Stardock released a game they knew wasn’t all the way done. When that went even more poorly then they realized (I think that part is true, they didn’t realize how poorly the launch would go in the media and with their customers), they first reacted with Don’t Buy Our Game™ silliness, and now we have the spin, We Loved It Too Much™.

I think that Brad’s post is a mix of honesty and yes, spin (maybe cover-up to damning of a word). Sure, the release went bad, but Stardock can’t, or isn’t willing, to admit that they released an unfinished product purely because the window was now or six months from now (six months of development cost is a LOT, no matter how big your team is).

All of that aside, I hope the best for Brad and Stardock. I have no vendetta against him. I think he’s now in a bed of his own making by pushing the Gamers Bill of Rights and then breaking it with the very next release. I don’t think he realized how much that could harm him long term…

Again, even in how you phrase this, you’re still buying into the myth, unless The Punch Line actually used the words “team of analysts.” You don’t need a team of analysts to run the numbers or make those kind of decisions.

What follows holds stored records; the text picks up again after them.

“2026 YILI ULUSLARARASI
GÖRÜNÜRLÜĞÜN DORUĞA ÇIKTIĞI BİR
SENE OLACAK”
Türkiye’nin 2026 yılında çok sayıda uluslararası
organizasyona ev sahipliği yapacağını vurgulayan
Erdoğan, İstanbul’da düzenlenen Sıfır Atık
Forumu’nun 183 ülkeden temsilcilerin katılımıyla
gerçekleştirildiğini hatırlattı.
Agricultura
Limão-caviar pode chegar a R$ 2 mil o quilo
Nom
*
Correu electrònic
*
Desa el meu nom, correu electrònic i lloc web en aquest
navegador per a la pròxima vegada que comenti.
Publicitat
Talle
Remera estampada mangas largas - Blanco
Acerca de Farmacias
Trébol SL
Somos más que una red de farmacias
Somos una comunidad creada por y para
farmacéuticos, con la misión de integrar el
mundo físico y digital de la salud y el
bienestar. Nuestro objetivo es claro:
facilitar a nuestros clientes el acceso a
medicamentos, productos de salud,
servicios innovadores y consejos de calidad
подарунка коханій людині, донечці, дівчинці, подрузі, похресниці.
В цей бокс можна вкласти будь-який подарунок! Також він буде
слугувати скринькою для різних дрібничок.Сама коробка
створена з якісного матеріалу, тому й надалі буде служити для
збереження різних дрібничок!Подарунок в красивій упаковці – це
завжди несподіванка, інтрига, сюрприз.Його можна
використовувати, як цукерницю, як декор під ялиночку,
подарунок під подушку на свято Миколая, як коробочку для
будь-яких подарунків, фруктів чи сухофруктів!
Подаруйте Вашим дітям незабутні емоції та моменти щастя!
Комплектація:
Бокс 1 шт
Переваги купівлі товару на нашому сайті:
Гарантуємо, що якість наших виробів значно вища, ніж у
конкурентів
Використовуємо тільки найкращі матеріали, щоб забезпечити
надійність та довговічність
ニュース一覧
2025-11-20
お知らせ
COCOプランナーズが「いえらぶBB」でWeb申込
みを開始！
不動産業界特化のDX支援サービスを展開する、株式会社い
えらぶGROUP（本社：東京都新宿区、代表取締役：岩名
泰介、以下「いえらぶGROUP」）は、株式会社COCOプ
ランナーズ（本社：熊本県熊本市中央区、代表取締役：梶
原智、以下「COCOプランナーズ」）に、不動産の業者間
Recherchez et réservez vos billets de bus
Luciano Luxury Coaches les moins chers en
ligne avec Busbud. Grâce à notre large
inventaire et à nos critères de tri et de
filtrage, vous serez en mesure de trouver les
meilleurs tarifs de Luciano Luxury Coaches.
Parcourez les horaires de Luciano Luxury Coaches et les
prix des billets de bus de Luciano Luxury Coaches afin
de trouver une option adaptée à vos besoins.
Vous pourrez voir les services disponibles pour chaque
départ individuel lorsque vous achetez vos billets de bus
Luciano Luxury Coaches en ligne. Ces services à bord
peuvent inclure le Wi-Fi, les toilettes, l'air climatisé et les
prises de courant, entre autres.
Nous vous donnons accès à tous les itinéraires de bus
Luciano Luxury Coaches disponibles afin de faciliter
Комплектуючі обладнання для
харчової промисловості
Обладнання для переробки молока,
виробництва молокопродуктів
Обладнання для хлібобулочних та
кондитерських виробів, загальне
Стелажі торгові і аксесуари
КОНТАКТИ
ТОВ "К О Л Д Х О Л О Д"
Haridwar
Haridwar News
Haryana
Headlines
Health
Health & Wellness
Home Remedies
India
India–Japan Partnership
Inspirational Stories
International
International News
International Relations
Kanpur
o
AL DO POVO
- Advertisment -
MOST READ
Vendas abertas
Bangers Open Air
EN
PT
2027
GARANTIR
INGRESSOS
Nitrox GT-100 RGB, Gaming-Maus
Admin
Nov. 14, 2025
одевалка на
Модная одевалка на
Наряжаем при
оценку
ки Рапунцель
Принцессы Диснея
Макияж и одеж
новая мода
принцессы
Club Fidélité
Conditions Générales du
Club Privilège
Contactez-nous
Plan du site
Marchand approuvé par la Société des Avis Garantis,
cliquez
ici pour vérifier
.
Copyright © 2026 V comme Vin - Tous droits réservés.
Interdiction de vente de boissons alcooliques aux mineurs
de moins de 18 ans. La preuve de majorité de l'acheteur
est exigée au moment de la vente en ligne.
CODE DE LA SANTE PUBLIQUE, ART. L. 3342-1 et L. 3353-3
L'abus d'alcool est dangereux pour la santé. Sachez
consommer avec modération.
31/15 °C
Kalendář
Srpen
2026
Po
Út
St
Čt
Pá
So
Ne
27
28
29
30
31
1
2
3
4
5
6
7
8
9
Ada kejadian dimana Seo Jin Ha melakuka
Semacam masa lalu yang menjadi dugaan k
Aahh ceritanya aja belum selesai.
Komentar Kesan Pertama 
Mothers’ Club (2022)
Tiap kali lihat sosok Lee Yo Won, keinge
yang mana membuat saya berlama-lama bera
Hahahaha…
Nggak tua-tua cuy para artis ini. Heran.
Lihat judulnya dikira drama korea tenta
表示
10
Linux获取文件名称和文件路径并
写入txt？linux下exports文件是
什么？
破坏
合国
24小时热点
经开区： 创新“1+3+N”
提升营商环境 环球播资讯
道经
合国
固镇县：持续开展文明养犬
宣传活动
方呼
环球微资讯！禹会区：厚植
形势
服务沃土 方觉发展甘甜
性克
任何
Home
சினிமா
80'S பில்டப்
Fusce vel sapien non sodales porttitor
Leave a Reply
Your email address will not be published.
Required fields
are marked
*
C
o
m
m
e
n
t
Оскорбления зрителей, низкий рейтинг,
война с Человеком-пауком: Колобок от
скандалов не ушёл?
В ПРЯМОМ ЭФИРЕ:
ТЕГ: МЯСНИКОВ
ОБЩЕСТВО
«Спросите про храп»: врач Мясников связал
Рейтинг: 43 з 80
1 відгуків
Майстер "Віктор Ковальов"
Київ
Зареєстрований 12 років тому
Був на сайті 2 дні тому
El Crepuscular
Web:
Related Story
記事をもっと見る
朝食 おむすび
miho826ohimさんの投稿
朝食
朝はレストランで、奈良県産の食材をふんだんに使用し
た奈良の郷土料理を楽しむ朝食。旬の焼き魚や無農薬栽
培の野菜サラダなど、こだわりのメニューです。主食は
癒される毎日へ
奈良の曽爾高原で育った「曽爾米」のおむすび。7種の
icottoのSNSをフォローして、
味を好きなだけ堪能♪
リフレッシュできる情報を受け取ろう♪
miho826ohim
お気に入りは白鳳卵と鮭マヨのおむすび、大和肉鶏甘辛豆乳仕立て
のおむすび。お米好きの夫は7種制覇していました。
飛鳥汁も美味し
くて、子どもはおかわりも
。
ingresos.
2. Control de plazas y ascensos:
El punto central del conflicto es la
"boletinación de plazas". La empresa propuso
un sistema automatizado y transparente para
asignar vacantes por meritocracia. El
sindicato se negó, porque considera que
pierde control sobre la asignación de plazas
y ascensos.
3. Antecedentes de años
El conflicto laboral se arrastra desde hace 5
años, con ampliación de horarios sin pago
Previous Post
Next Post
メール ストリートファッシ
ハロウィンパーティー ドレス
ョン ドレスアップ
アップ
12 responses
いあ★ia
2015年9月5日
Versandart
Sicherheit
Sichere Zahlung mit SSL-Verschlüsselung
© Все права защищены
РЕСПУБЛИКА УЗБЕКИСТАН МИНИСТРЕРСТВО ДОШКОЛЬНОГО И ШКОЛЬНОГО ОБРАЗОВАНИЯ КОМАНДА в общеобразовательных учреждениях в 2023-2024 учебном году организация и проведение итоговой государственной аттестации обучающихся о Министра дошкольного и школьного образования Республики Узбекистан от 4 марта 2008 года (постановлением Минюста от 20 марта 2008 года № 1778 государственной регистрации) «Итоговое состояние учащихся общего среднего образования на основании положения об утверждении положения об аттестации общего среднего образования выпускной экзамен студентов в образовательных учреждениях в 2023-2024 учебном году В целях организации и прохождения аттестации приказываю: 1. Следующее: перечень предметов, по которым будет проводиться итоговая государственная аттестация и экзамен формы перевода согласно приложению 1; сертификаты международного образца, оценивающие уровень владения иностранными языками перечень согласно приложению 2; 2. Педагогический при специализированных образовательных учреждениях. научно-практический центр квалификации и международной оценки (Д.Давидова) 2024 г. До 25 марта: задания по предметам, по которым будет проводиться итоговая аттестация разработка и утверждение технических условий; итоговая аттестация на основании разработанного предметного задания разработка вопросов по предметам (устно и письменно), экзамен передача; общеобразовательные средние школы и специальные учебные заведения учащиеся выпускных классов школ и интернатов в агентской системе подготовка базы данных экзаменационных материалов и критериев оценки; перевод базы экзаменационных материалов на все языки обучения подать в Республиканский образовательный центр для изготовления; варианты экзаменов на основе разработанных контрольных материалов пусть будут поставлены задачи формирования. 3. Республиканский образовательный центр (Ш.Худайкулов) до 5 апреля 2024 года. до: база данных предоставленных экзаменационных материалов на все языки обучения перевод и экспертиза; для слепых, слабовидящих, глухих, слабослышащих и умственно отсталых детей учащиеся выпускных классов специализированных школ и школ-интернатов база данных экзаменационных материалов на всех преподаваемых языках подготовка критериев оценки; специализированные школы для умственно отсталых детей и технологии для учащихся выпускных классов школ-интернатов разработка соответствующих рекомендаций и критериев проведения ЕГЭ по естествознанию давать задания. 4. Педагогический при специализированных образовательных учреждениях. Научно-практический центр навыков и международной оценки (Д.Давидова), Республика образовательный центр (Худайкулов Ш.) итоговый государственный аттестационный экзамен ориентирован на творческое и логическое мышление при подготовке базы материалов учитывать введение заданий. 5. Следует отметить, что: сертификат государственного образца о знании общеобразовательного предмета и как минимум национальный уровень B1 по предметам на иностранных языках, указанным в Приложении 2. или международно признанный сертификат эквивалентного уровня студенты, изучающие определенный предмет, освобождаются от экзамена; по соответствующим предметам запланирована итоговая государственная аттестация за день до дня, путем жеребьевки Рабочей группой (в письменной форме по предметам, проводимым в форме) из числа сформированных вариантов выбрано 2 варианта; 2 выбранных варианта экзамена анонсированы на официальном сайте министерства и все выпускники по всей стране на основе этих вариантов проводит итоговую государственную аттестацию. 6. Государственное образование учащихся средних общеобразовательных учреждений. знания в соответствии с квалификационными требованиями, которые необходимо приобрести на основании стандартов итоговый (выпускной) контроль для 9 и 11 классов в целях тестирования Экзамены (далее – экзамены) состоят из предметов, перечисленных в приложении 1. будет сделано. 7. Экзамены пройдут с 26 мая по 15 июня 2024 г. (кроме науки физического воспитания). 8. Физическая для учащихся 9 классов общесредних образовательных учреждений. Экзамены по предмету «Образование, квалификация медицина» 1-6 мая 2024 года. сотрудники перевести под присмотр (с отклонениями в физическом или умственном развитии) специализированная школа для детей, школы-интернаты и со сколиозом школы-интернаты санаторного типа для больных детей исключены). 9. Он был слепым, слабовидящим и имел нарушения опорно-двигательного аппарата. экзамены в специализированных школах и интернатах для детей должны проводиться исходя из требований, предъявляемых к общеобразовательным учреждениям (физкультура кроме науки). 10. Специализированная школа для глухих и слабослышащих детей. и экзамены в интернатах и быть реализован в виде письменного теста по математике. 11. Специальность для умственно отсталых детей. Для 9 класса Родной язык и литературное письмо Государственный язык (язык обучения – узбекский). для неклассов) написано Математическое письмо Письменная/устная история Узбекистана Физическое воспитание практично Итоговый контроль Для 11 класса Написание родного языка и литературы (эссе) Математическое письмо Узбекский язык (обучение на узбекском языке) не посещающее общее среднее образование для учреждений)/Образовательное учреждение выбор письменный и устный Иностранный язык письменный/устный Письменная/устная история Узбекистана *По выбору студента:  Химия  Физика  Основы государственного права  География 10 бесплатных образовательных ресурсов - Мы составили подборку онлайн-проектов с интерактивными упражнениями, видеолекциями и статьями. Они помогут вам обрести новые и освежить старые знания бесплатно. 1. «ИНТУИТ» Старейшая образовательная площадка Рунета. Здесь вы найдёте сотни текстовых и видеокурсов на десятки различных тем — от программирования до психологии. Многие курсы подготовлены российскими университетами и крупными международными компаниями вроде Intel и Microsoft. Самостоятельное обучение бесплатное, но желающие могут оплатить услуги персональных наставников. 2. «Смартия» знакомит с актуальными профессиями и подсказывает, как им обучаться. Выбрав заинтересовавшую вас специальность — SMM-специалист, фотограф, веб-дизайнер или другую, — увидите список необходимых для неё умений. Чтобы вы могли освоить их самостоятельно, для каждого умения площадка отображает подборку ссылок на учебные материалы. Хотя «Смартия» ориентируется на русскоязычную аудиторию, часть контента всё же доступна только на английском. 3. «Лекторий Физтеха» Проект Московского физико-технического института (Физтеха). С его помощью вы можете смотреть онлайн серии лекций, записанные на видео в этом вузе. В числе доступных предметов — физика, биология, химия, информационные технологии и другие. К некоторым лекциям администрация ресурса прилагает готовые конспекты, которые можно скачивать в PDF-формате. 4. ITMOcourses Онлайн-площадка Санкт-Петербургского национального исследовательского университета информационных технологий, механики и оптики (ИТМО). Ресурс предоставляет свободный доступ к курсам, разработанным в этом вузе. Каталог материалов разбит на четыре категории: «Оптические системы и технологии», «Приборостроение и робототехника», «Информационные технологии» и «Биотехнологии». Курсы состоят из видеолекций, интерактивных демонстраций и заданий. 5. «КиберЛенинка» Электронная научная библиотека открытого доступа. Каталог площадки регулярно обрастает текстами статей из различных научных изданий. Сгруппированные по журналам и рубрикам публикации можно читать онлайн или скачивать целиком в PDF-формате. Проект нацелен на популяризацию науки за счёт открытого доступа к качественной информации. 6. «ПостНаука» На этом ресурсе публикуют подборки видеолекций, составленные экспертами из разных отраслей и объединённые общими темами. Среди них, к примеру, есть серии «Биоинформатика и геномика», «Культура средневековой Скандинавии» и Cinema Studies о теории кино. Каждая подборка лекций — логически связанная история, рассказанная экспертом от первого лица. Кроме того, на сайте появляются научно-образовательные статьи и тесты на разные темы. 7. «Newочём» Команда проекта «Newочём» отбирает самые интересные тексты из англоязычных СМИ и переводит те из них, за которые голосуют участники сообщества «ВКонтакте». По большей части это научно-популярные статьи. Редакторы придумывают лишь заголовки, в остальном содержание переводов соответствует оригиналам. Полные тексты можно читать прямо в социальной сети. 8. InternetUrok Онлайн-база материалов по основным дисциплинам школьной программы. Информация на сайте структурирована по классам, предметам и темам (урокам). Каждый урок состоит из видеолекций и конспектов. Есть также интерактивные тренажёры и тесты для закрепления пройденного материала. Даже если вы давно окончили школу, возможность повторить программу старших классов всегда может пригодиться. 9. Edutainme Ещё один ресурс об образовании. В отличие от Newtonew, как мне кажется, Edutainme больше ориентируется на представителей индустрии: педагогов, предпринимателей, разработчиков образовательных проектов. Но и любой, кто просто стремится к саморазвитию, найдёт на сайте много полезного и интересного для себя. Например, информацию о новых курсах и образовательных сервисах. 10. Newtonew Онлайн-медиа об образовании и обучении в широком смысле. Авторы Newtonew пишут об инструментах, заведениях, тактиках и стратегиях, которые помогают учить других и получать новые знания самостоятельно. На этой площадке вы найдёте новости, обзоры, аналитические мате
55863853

Did Brad knowingly dump a bad product without considering the impact on his company’s reputation? Probably not. Did he dump a product he knew was less than ready, but hoped PR and their indie status could weather it? That’s certainly not in the realm of outlandish impossibility that you seem to want to make it.

You also should understand that Stardock’s bread and butter isn’t games (or wasn’t) but rather the applications (Windows UI apps), so Brad may be more willing to take more risks on the games side. You really think most of his apps customers care or even know about Elemental? You should think about that before trotting out its 20 year history and reputation as a defense for some of his more dubious claims about believing the game being ready for release or that he was just blinded by love for his game.

Does the “We Love It Too Much” bit even matter? Brad has admitted that Stardock released a piece of shit and that seriously drastic action is required. That’s the news, surely.

That’s what he wants the news to be.

I thought her name was Melinda.

That doesn’t even make any fucking sense.

Why are you arguing with this guy? He’s a frigging punch line to a joke no one told.

Up vote on this, I guess as the kids say. This seems like the most reasonable interpretation so far.